- Affected components: MediaWiki core:
- Database schema..
- ParserOutput, LinksUpdate, RefreshLinks job internals.
- Special:WhatLinksHere, API:Backlinks etc.
- Engineer for initial implementation: @Ladsgroup.
- Code steward: Platform Engineering.
Motivation
This RFC is about these tables to be precise: imagelinks, pagelinks, templatelinks, categorylinks).
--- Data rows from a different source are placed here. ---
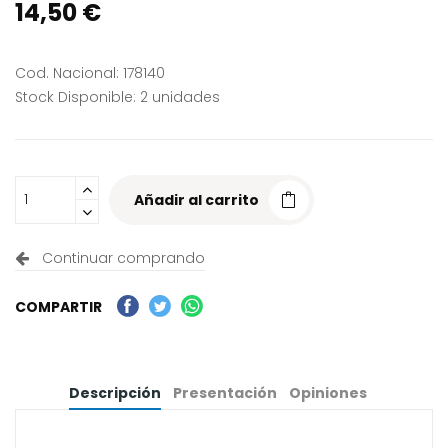
14,50 €
Cod. Nacional: 178140
Stock Disponible: 2 unidades
Añadir al carrito
Continuar comprando
COMPARTIR
Descripción
Presentación
Opiniones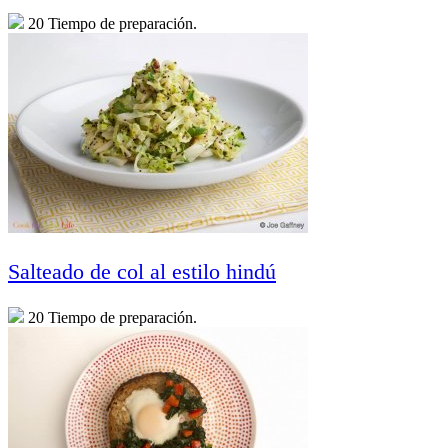
20 Tiempo de preparación.
Salteado de col al estilo hindú
20 Tiempo de preparación.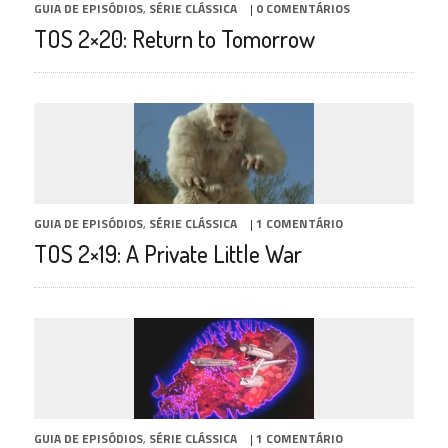
GUIA DE EPISÓDIOS
,
SÉRIE CLÁSSICA
|
0 COMENTÁRIOS
TOS 2×20: Return to Tomorrow
GUIA DE EPISÓDIOS
,
SÉRIE CLÁSSICA
|
1 COMENTÁRIO
TOS 2×19: A Private Little War
GUIA DE EPISÓDIOS
,
SÉRIE CLÁSSICA
|
1 COMENTÁRIO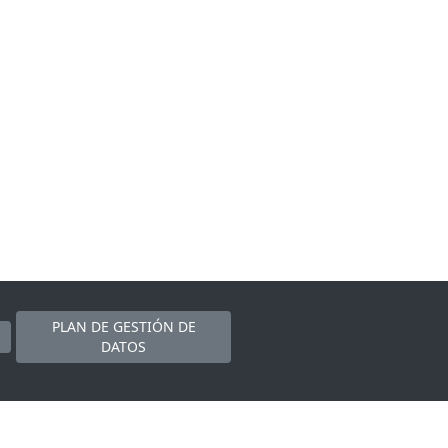
PLAN DE GESTIÓN DE
DATOS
These link tables are among largest tables in any MediaWiki database. Here's an example from commonswiki:
[email protected](commonswiki)> SELECT table_schema, table_name AS `Table`, round(((data_length + index_length) / 1024 / 1024 / 1024), 2) `Size in GB` FROM information_schema.TABLES where table_name like '%links' order by (data_length + index_length) desc; +-----------------+------------------+------------+ | table_schema | Table | Size in GB | +-----------------+------------------+------------+ | commonswiki | templatelinks | 301.45 | | commonswiki | externallinks | 179.16 | | commonswiki | categorylinks | 175.10 | | commonswiki | globalimagelinks | 136.36 | | commonswiki | pagelinks | 84.96 | | commonswiki | imagelinks | 55.47 | | commonswiki | iwlinks | 42.81 | | commonswiki | langlinks | 2.74 | +-----------------+------------------+------------+
In total they are responsible for 0.8TB of data in Wikimedia Commons. Most of these data is redundant because target fields are repeated over and over again, for example "License_template_tag" as value of templatelinks.tl_target has been repeated 53 million times. This can be easily normalized through page table but the problem is that the actual content in mediawiki binds to the text. You use {{License template tag}} and not the page id of Template:License template tag in commonswiki.
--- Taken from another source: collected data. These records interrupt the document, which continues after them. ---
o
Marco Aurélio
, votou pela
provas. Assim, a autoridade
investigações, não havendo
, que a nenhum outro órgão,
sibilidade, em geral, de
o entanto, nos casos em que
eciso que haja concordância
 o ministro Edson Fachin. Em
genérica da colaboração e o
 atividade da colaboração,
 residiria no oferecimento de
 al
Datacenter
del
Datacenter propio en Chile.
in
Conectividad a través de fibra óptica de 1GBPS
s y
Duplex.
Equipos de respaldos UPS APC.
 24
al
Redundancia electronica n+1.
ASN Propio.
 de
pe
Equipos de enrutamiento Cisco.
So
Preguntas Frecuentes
That has several consequences:
- You can link to non-existing page and store those links (which empowers special pages of "Most wanted categories" and "Most wanted pages").
- If a page moves, the links stays to the old target which either gets redirected, repurposed to a completely different page or fixed by a bot. This can be a hassle, we have bots to fix moved categories but fixing that is outside of scope of this RFC.
Requirements
- Any individual table ideally remains under 50GB. Right now some of these are over 300GB in size. (DBA)
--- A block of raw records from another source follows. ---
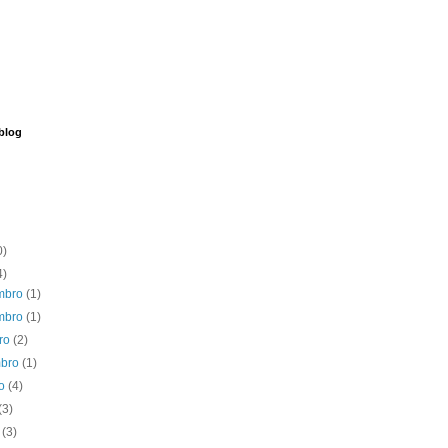
blog
0)
4)
mbro
(1)
mbro
(1)
bro
(2)
mbro
(1)
to
(4)
(3)
o
(3)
- The total size of an entire wiki's db tables must remain well under 4TB.
This means tables must either be reduced in size, or split.
Exploration
Proposed solution
I propose to add a new table with this structure:
CREATE TABLE /*_*/title ( title_id BIGINT NOT NULL PRIMARY KEY AUTO_INCREMENT, title_namespace INT NOT NULL, title_title VARCHAR(255) BINARY NOT NULL, -- Naming is hard ) /*$wgDBTableOptions*/; CREATE UNIQUE INDEX /*i*/title_name_title ON /*_*/title (title_namespace, title_title);
(ts prefix used to be used in tag_summary table but it doesn't exist anymore, I killed it with my bare hands)
Then a lookup service would be introduced similar to NameTableStore but with a different caching strategy (caching only the most read lookups and not all in memcached) to provide a lookup from string to id and vice versa.
Then for each of the mentioned *links table:
- We add a new column to the table
- Turn on the migration stage on "write both, read old"
- Run the maintenance script to populate the new column
- Turn the migration to "write both, read new"
- After a period, reading only from the normalized column and dropping the non-normalized column.
(Repeating the whole procedure for each table, I did something similar but more complex with change_tags table)
That would save a lot of space and addressed significant scalability issues for Wikimedia Commons and English Wikipedia (these tables are around 60 GB in wikidatawiki, rather big but not the most pressing storage issue there).
Disclaimer: I do this on my volunteer capacity, this is not owned by WMDE or WMF. I would be very happy if any team would like to help with this.